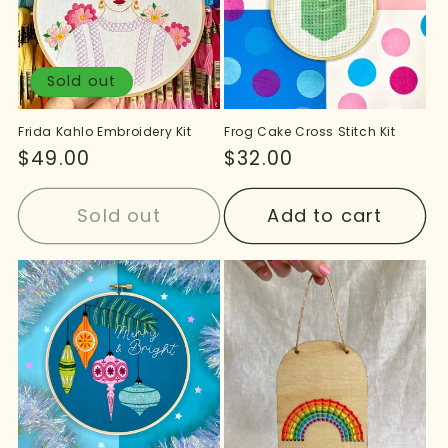
Sold out
Frida Kahlo Embroidery Kit
Frog Cake Cross Stitch Kit
Regular
$49.00
Regular
$32.00
price
price
Sold out
Add to cart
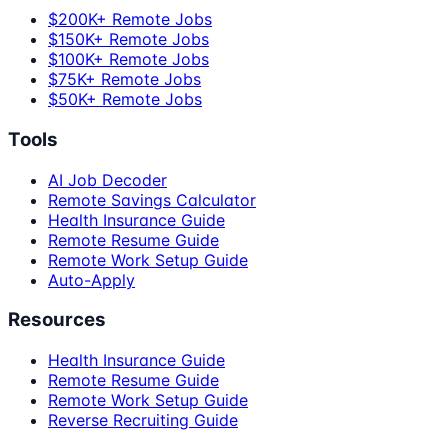
$200K+ Remote Jobs
$150K+ Remote Jobs
$100K+ Remote Jobs
$75K+ Remote Jobs
$50K+ Remote Jobs
Tools
AI Job Decoder
Remote Savings Calculator
Health Insurance Guide
Remote Resume Guide
Remote Work Setup Guide
Auto-Apply
Resources
Health Insurance Guide
Remote Resume Guide
Remote Work Setup Guide
Reverse Recruiting Guide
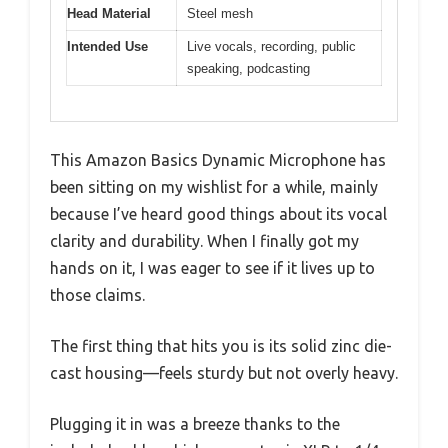
Head Material
Steel mesh
Intended Use
Live vocals, recording, public
speaking, podcasting
This Amazon Basics Dynamic Microphone has
been sitting on my wishlist for a while, mainly
because I’ve heard good things about its vocal
clarity and durability. When I finally got my
hands on it, I was eager to see if it lives up to
those claims.
The first thing that hits you is its solid zinc die-
cast housing—feels sturdy but not overly heavy.
Plugging it in was a breeze thanks to the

__Task brief__
From the opening line of the entries above to the line containing "The first thing", please transcribe each line exactly, skipping every picture.

__Written solution__
Sold out
Frida Kahlo Embroidery Kit
Frog Cake Cross Stitch Kit
Regular
$49.00
Regular
$32.00
price
price
Sold out
Add to cart
$200K+ Remote Jobs
$150K+ Remote Jobs
$100K+ Remote Jobs
$75K+ Remote Jobs
$50K+ Remote Jobs
Tools
AI Job Decoder
Remote Savings Calculator
Health Insurance Guide
Remote Resume Guide
Remote Work Setup Guide
Auto-Apply
Resources
Health Insurance Guide
Remote Resume Guide
Remote Work Setup Guide
Reverse Recruiting Guide
Head Material
Steel mesh
Intended Use
Live vocals, recording, public
speaking, podcasting
This Amazon Basics Dynamic Microphone has
been sitting on my wishlist for a while, mainly
because I’ve heard good things about its vocal
clarity and durability. When I finally got my
hands on it, I was eager to see if it lives up to
those claims.
The first thing that hits you is its solid zinc die-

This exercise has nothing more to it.